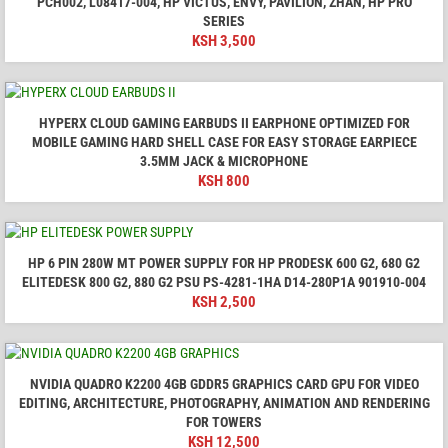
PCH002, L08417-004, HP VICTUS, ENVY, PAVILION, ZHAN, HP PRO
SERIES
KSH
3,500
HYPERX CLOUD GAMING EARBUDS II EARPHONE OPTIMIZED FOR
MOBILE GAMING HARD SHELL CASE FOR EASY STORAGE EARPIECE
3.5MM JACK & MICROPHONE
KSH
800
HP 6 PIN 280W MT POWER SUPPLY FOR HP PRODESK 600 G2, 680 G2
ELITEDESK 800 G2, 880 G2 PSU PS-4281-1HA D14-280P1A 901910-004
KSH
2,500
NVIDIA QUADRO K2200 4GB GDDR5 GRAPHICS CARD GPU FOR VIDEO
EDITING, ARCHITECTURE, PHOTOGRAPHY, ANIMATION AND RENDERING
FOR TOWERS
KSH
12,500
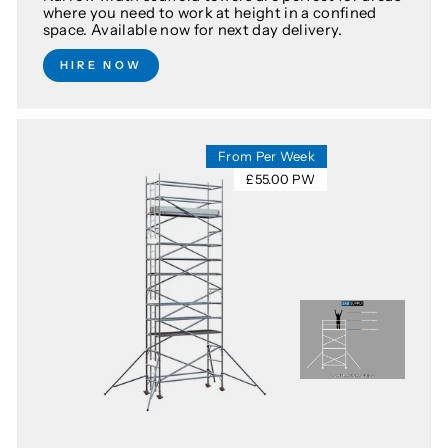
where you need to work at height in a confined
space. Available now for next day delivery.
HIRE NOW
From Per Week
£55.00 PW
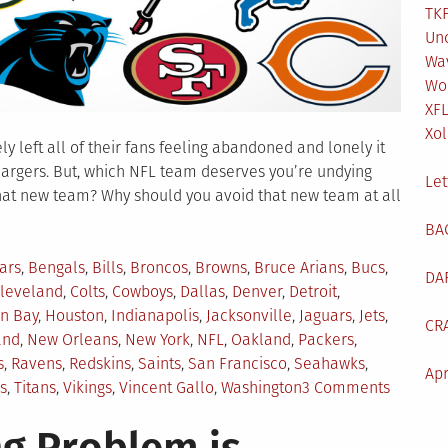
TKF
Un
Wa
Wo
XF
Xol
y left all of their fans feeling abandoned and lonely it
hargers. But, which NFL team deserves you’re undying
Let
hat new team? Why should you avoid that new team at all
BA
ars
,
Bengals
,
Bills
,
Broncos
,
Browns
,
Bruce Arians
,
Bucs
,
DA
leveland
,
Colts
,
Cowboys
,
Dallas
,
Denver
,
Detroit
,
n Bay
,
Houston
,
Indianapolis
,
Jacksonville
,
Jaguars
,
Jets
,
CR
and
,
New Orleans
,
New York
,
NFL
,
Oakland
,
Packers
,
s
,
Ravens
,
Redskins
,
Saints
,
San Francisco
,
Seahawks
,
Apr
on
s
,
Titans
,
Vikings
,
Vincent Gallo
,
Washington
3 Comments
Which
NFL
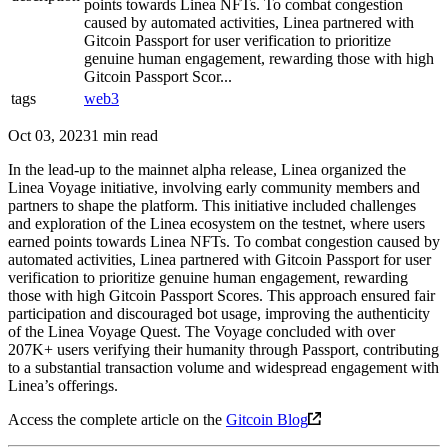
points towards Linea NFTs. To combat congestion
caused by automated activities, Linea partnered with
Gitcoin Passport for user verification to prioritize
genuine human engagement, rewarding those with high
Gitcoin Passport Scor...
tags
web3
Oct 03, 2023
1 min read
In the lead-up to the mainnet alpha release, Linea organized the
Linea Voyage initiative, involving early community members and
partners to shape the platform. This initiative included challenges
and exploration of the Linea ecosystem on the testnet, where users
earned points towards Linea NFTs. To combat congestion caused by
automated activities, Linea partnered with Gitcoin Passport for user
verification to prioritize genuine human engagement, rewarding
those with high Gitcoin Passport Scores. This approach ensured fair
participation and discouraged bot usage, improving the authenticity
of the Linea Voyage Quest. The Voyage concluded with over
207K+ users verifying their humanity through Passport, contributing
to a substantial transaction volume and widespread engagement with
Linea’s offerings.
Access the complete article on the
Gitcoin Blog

#####

_Task brief_
Produce a verbatim copy of the listing, leaving out all pictures.

_Response for this exercise_
PCH002, L08417-004, HP VICTUS, ENVY, PAVILION, ZHAN, HP PRO
SERIES
KSH
3,500
HYPERX CLOUD GAMING EARBUDS II EARPHONE OPTIMIZED FOR
MOBILE GAMING HARD SHELL CASE FOR EASY STORAGE EARPIECE
3.5MM JACK & MICROPHONE
KSH
800
HP 6 PIN 280W MT POWER SUPPLY FOR HP PRODESK 600 G2, 680 G2
ELITEDESK 800 G2, 880 G2 PSU PS-4281-1HA D14-280P1A 901910-004
KSH
2,500
NVIDIA QUADRO K2200 4GB GDDR5 GRAPHICS CARD GPU FOR VIDEO
EDITING, ARCHITECTURE, PHOTOGRAPHY, ANIMATION AND RENDERING
FOR TOWERS
KSH
12,500
where you need to work at height in a confined
space. Available now for next day delivery.
HIRE NOW
From Per Week
£55.00 PW
TKF
Un
Wa
Wo
XF
Xol
y left all of their fans feeling abandoned and lonely it
hargers. But, which NFL team deserves you’re undying
Let
hat new team? Why should you avoid that new team at all
BA
ars
,
Bengals
,
Bills
,
Broncos
,
Browns
,
Bruce Arians
,
Bucs
,
DA
leveland
,
Colts
,
Cowboys
,
Dallas
,
Denver
,
Detroit
,
n Bay
,
Houston
,
Indianapolis
,
Jacksonville
,
Jaguars
,
Jets
,
CR
and
,
New Orleans
,
New York
,
NFL
,
Oakland
,
Packers
,
s
,
Ravens
,
Redskins
,
Saints
,
San Francisco
,
Seahawks
,
Apr
on
s
,
Titans
,
Vikings
,
Vincent Gallo
,
Washington
3 Comments
Which
NFL
points towards Linea NFTs. To combat congestion
caused by automated activities, Linea partnered with
Gitcoin Passport for user verification to prioritize
genuine human engagement, rewarding those with high
Gitcoin Passport Scor...
tags
web3
Oct 03, 2023
1 min read
In the lead-up to the mainnet alpha release, Linea organized the
Linea Voyage initiative, involving early community members and
partners to shape the platform. This initiative included challenges
and exploration of the Linea ecosystem on the testnet, where users
earned points towards Linea NFTs. To combat congestion caused by
automated activities, Linea partnered with Gitcoin Passport for user
verification to prioritize genuine human engagement, rewarding
those with high Gitcoin Passport Scores. This approach ensured fair
participation and discouraged bot usage, improving the authenticity
of the Linea Voyage Quest. The Voyage concluded with over
207K+ users verifying their humanity through Passport, contributing
to a substantial transaction volume and widespread engagement with
Linea’s offerings.
Access the complete article on the
Gitcoin Blog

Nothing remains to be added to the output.